Chapter 151: Collapse, Chaos
Earth battlefield.
Tom watched his opponent's movements with absolute concentration. The data streams flooding his mind were a storm of numbers and signals—millions of satellites orbiting Earth like a metallic halo, each transmitting pulses of light and code. They maintained communication networks, mapped gravitational distortions, and most importantly, searched for the faintest signs of enemy activity.
Every transport launch, every warship docking for repairs, every supercomputing ship that left its berth, every batch of unmanned combat drones that deployed—nothing escaped him. Each thread of information was collected, parsed, and injected into the Goku Strategic AI, where trillions of computations whirled at lightspeed.
Each motion from the enemy was decomposed into millions of possible variations. Every variation birthed a corresponding countermeasure, which was checked and re-checked by Tom's collective intelligence.
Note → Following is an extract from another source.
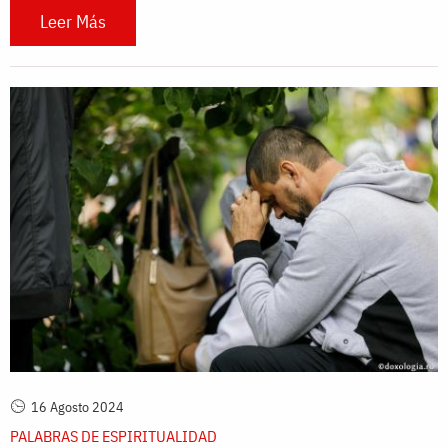
Leer Más
16 Agosto 2024
PALABRAS DE ESPIRITUALIDAD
He felt the heavy drag of thought synchronization through his clone network—hundreds of millions of linked minds humming in unison, forming a human-machine brain that reached across the planet.
He could not afford a single misstep. This was the death-throes of an ancient civilization. If their counterattack succeeded, that civilization might be reborn. If it failed, they would vanish forever. Tom knew what kind of force desperation could awaken.
Even giving a hundred and twenty percent of his cognitive capacity, he sensed it was not enough. Somewhere within the vast probability tree, an unaccounted variable waited.
Time crept forward, every second stretching like wire drawn to breaking.
---
On the Bluetoth Fleet's flagship, the command deck glowed with cold light. General Harrier and his senior staff gathered around a panoramic display filled with red and blue vectors. Their eyes were ringed with exhaustion; their silvery-white scales had dulled to gray. Harrier had not slept for half a month, yet his pupils burned with grim determination.
"This is it," someone whispered. "No room for retreat."
The words needed no answer. Everyone already understood. This would be their final engagement—the battle that would decide if their civilization continued or was erased from the stars.
For this fight, no effort was excessive, no caution redundant.
The staff resumed their deduction cycle, feeding endless tactical scenarios into their simulators, when the hatch slid open and a young officer stumbled in. His breathing was ragged, scales slick with sweat.
"Report!" Harrier's voice cracked like a whip.
"Latest transmission from Second Planet, sir…" The officer's throat locked. "The Chief — is dead."
The words hit the room like a physical blow.
Harrier froze, disbelief flickering into horror. He lurched to his feet and seized the officer's collar. "The Chief? What happened?"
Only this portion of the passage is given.